A Semi-HNI Investor’s Plight
Consider a real-world example:
A semi-HNI investor from Pune invested ₹35 lakhs in HDB Financial’s unlisted
shares at ₹1,350 in early 2024 based on broker advice and grey market whispers.
With the IPO price now revealed at ₹740, his notional loss stands at over ₹15
lakh—more than 40% wiped out overnight, with no accountability from the
broker who sold him the dream.
He now asks:
“Would SEBI allow a mutual fund
to show a 50% higher NAV than its real value and sell units to investors? Then
how is this allowed in the unlisted space?”

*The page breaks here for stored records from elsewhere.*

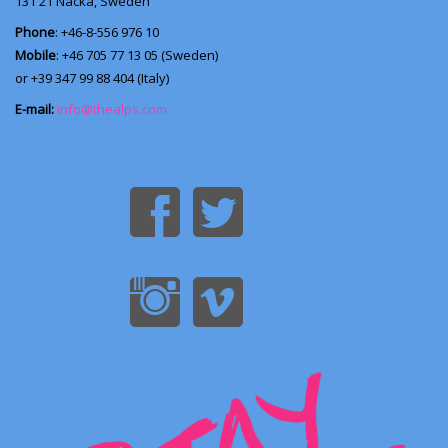
131 21
Nacka, Sweden
Phone
: +46-8-556 976 10
Mobile
: +46 705 77 13 05 (Sweden)
or +39 347 99 88 404 (Italy)
E-mail:
info@thealps.com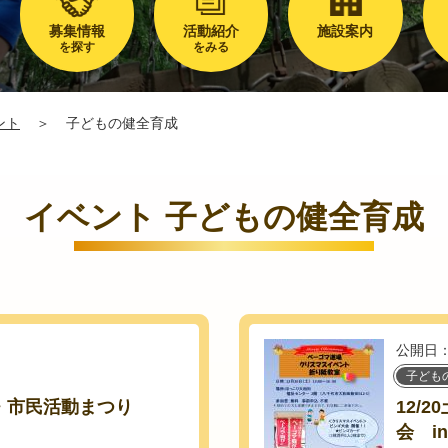
募集情報
活動紹介
施設案内
を探す
をみる
ント
＞
子どもの健全育成
イベント 子どもの健全育成
公開日：
子ども
・市民活動まつり
12/
会 i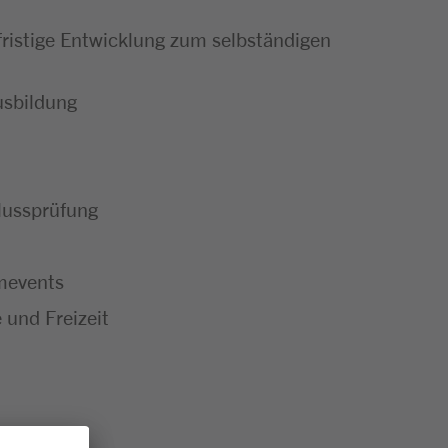
ristige Entwicklung zum selbständigen
usbildung
hlussprüfung
mevents
 und Freizeit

He’s right. The lack of regulatory parity is glaring.
IPO Snapshot
- Issue Size: ₹12,500 crore total, comprising ₹2,500 crore fresh issuance and ₹10,000 crore offer-for-sale by HDFC Bank
- Anchor Bidding: Set for June 24, 2025.
- Public Subscription Window: June 25–27, 2025
- Basis of Allotment: Expected June 30; refunds & share credits likely July 1; listing scheduled for July 2
- Post-Money Valuation Outlook: Positioned around ₹62,000 crore (~US $7.2 billion) at ₹740 price cap
1 Comments:
The MF NAV comparison is not correct. The NAV is calculated as per strict norms. Here the valuation is not done by the company but by unscrupulous unregistered brokers.